Vielleicht stimmt es, daß das Absichtsvolle mißlingt. In diesem Falle auch das beabsichtigt Unabsichtliche. Man spürt zuweilen die „Schreibmasche“ und den Willen, durch Lakonie zu überraschen. Überraschend ist dabei, daß bisher wirksame Stilmittel in diesem Text nur bedingt wirken. Der abgründige Unterton fehlt. Vielleicht muß es, wenn es nach Schema geht, an Tiefe fehlen, und vielleicht baut sich sogar eine Kette von Widerspruchsfreiheit – Reibungslosigkeit – Langeweile auf.

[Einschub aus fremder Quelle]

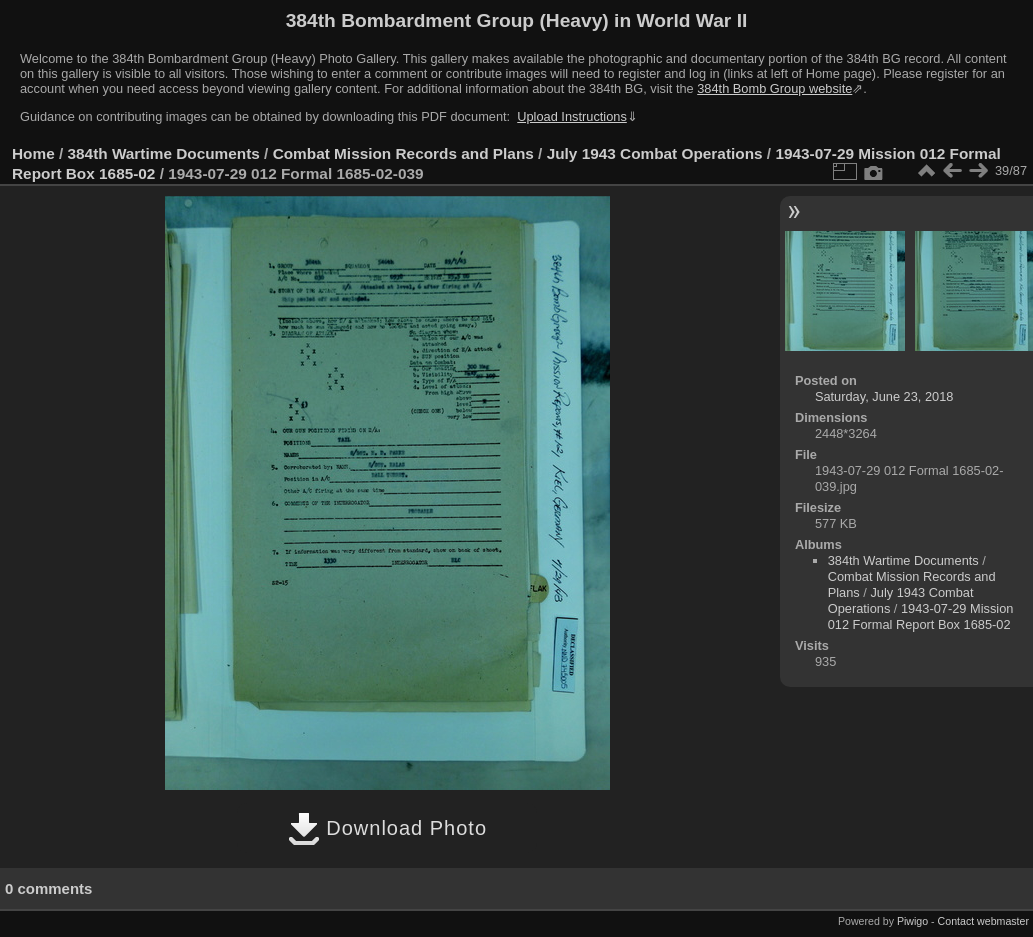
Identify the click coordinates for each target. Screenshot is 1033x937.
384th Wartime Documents (164, 153)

Langeweile nur bedingt, die Kritik ist zugegebenermaßen überspitzt. Vor Langweiligkeit rettet den Text der Humor des Autors. Außerdem ist die Sprache bewunderungswürdig leicht und schlackelos, wirkt dahingegossen. Treichel ist ein Meister der sprachlichen Selbstbeschränkung. Nur bleibt im Irdischen Amor eben vieles Karikatur, und so ist der Roman auf der einen Seite souverän, auf der anderen seltsam mißglückt. Man fühlt sich nicht nichtveralbert durch den Amorhanswurst Albert. Es ist das vergnügliche, etwas flach geratene Buch eines guten Autors. – Und eigentlich, nur am Rande, quasi als Fazit: Amor bleibt göttlich.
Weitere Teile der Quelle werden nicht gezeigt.